To characterize such dynamical bifurcations in phase space, we apply the modulation for a short even number of periods (between 4 and 10) to a packet of atoms initially placed at different positions along the x axis. The dynamics at short time is essentially classical, as quantum interferences do not manifest themselves yet. When the initial wave packet is placed into a stable island, we observe a diffraction pattern after time of flight with only a few orders populated (see Fig. 2A). This is to be contrasted with the pattern observed when atoms are placed into the chaotic sea, where many orders are populated (see Fig. 2B). The measurement of the standard deviation (SD) of the momentum distribution therefore provides information on the initial position (in a chaotic or a regular region) in phase space along the x direction (see Materials and Methods). More specifically, the initial wave packet position x0 that leads to a minimal momentum SD corresponds to the center of the regular islands. The island positions measured experimentally are in global agreement with the analytical prediction (see Fig. 2D) (41). The major discrepancies appear close to the critical values γ = 0.22 and γ = 0.29, where bifurcations actually take place. Close to those bifurcation points, a relatively small distance separates the islands, and we probe the classical bifurcation with a finite resolution dictated by the value of ℏeff ranging from 0.2 to 0.23 for our experimental parameters. We attribute the slight offset of the experimental results toward negative values to a mismatch between the phase shift we program and the one that is experienced by the atoms. Our measurements show that it is of the order of 2% of the lattice spacing d.

This splitting of the central island actually generates a synthetic stroboscopic superlattice with two characteristic lengths: the spacing d = 532 nm of the original lattice, and the distance between the stable islands, tunable from 50 to 250 nm, in a given cell. The corresponding stroboscopic quantum dynamics is described in terms of eigenstates ∣ψn⟩ of the Floquet operator UF (the evolution operator over two periods of modulation). Each Floquet eigenstate is associated with a quasi-energy εn such that UFψn=exp(iεn2Teff)ψn. As a consequence, the stroboscopic dynamics can be linked to an effective time-independent Hamiltonian with eigenstates ∣ψn⟩ and associated energies εn.

Chaos-assisted tunneling

To characterize chaos-assisted tunneling, we choose the regime for which two x-symmetric regular islands appear inside the chaotic sea. While a classical trajectory starting from a regular island will remain on the same island when observed every two periods (see above), a quantum wave packet initially located on a stable island will oscillate between the two symmetric islands due to the tunneling effect.
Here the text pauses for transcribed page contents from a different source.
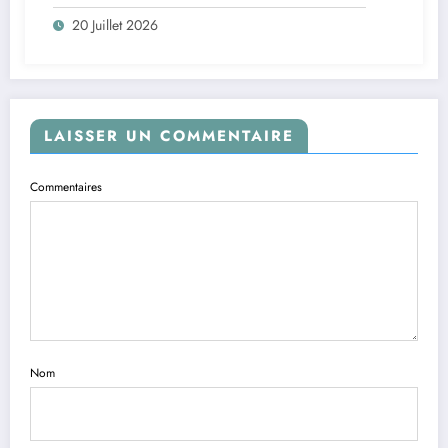
20 Juillet 2026
LAISSER UN COMMENTAIRE
Commentaires
Nom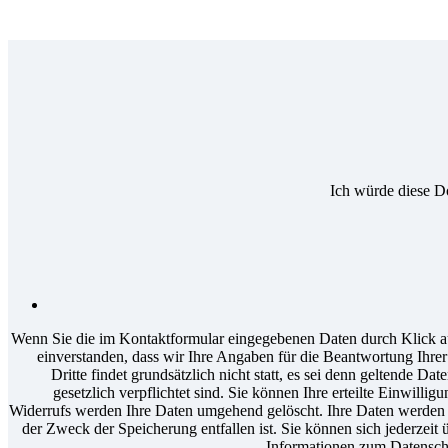
Ich würde diese D
Wenn Sie die im Kontaktformular eingegebenen Daten durch Klick au
einverstanden, dass wir Ihre Angaben für die Beantwortung Ihr
Dritte findet grundsätzlich nicht statt, es sei denn geltende D
gesetzlich verpflichtet sind. Sie können Ihre erteilte Einwilli
Widerrufs werden Ihre Daten umgehend gelöscht. Ihre Daten werden a
der Zweck der Speicherung entfallen ist. Sie können sich jederzeit 
Informationen zum Datenschu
The standard tunneling effect, as described in textbooks for regular systems, involves only a doublet of quasi-degenerate symmetric and antisymmetric states localized on two symmetric islands. The tunneling period is proportional to the inverse of the splitting between these two states. In this case of regular dynamical tunneling (in the absence of a chaotic sea), the splitting is a smooth function of the parameters of the system, being an exponential of a classical action divided by ℏ.

Figure 3 illustrates the mechanism of chaos-assisted tunneling. In the presence of the chaotic sea, the tunnel effect between the islands is generically mediated by an additional chaotic state that interacts with one of the regular eigenstates having the same symmetry (see Fig. 3, A and C to F) (21). This interaction causes an avoided crossing between the regular and the chaotic levels, which, in turn, can greatly modify the splitting between the two regular levels (see Fig. 3, A and B). As the number of chaotic states is large in the semiclassical limit, these crossings are numerous and translate into large and erratic resonances of the tunneling rate when varying a parameter.

Fig. 3 Sketch of a chaos-assisted tunneling (CAT) resonance resonance.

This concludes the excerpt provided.